De novo urge symptoms have been a problem with the traditional incontinence operations.31,32 It is, therefore, remarkable that fewer than 3% of the patients in both groups of the present trial developed new symptoms of urge. Also noteworthy is the finding that, as many as 96% of that 19% of patients who suffered preoperatively from urge symptoms were relieved of this problem at 2 months after the intervention. There was no difference between the groups regarding the effect of surgery on urge symptoms. Corresponding findings on relief of urge symptoms after TVT surgery have been reported in the literature.3,33 The present results do not support the opinion presented in the literature describing the transobutrator route that it causes fewer urge symptoms than the retropubic one.34
The fear of simple complications, such as bladder perforation, as well as more severe intra-abdominal organ injury, has been the objective of modifying the TVT procedure.

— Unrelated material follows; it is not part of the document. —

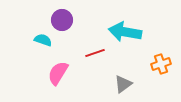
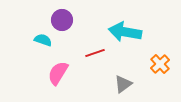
orange cross: moved 1 px left; rotated 24 degrees counterclockwise
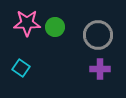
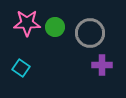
gray circle: moved 8 px left, 2 px up
purple cross: moved 2 px right, 4 px up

The obturator route of placing the suburethral tape has been claimed to be more safe.21 The first prospective observational studies on the performance of the TVT procedure reported low rates of minor complication and no major or severe complications.2–4,9,35 The only published systematic follow-up reports on nationwide registries of complications associated with the TVT procedure also indicated a low rate of minor complications and very rare cases of major complications.8,36 As the TVT procedure has gained worldwide popularity, case reports on major complications have appeared.13,15,17,18 The number of prospective observational studies on the performance of the different transobturator procedures is growing, revealing the same optimism about low risk of complications. No systematic registry of complications associated with the transobturator procedure has yet been published. Reports on both bladder perforations and other complications not thought to occur with the obturator procedure have begun to appear (Hamilton Boyles S, Gregory WT, Clark A, Edwards SR. Complications associated with trans-obturator sling procedures [abstract]. Neurourol Urodyn 2005;24:423–5).22,37
Introduction of new surgical procedures for treatment of stress incontinence requires comparison with established and widely accepted surgical operations within randomized clinical trials to be able to detect equality or superiority in effectiveness and in rates of complications. Even modifications of effective operations need the same thorough evaluation before superiority can be claimed. Many of the new minimally invasive mid-urethral tape procedures have been offered for routine clinical use with the clinical experience of only a small number of patients with inadequate follow-up. The present study is a randomized, multicenter clinical trial in which the TVT-O procedure is compared with the TVT procedure. Contrary to what had been expected, we did not find a lower rate of complications with the TVT-O procedure. The overall number of minor complications was actually higher in the TVT-O group. All the complications in both groups were, however, minor and caused no clinical problem to the patients when evaluated 2-months postoperatively. The overall rate of complications was low in both groups, indicating that, with proper training and standardization of procedures, even multicenter studies come out with good results.